Member of the Nova Scotia House of Assembly for Cumberland County
- In office November 24, 1909 – June 13, 1911

Personal details
- Born: February 17, 1847 Wallace, Nova Scotia
- Died: April 18, 1932 (aged 85) Wentworth Station, Nova Scotia
- Party: Liberal
- Spouse: Augusta Purdy ​(m. 1874)​
- Occupation: merchant, politician

= Joshua H. Livingstone =

Canadian politician from Nova Scotia (1847–1932)

Joshua H. Livingstone (February 17, 1847 – April 18, 1932) was a merchant and political figure in Nova Scotia, Canada. He represented Cumberland County in the Nova Scotia House of Assembly from 1909 to 1911 as a Liberal member.
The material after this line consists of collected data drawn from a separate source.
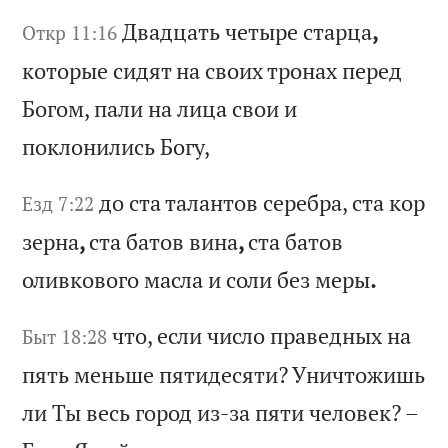
Дв
ад
ца
ть
ч
ет
ыр
е
ст
ар
ца
,
Откр 11:16
ко
то
ры
е
си
дя
т
на
с
во
их
т
ро
на
х
пе
ре
д
Бо
го
м,
п
ал
и
на
л
иц
а
св
ои
и
п
ок
ло
ни
ли
сь
Б
ог
у,
до
с
та
т
ал
ан
то
в
се
ре
бр
а,
с
та
к
ор
Езд 7:22
з
ер
на
,
ст
а
ба
то
в
ви
на
,
ст
а
ба
то
в
ол
ив
ко
во
го
м
ас
ла
и
с
ол
и
бе
з
ме
ры
.
чт
о,
е
сл
и
чи
сл
о
пр
ав
ед
ны
х
на
Быт 18:28
п
ят
ь
ме
нь
ше
п
ят
ид
ес
ят
и?
У
ни
чт
ож
иш
ь
ли
Т
ы
ве
сь
г
ор
од
и
з-
за
п
ят
и
че
ло
ве
к?
–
Livingstone was born in 1847 at Wallace, Nova Scotia to Angus and Sarah Livingstone, of Tobermory, Scotland. He married Augusta Purdy on July 21, 1874. He served as a councillor for Cumberland County from 1892 to 1907 and as warden of the county from 1904 to 1907. Livingstone died in 1932 at Wentworth Station, Nova Scotia. He was elected in a by-election on November 24, 1909, did not contest the 1911 elections, and was unsuccessful in the 1916 Nova Scotia general election.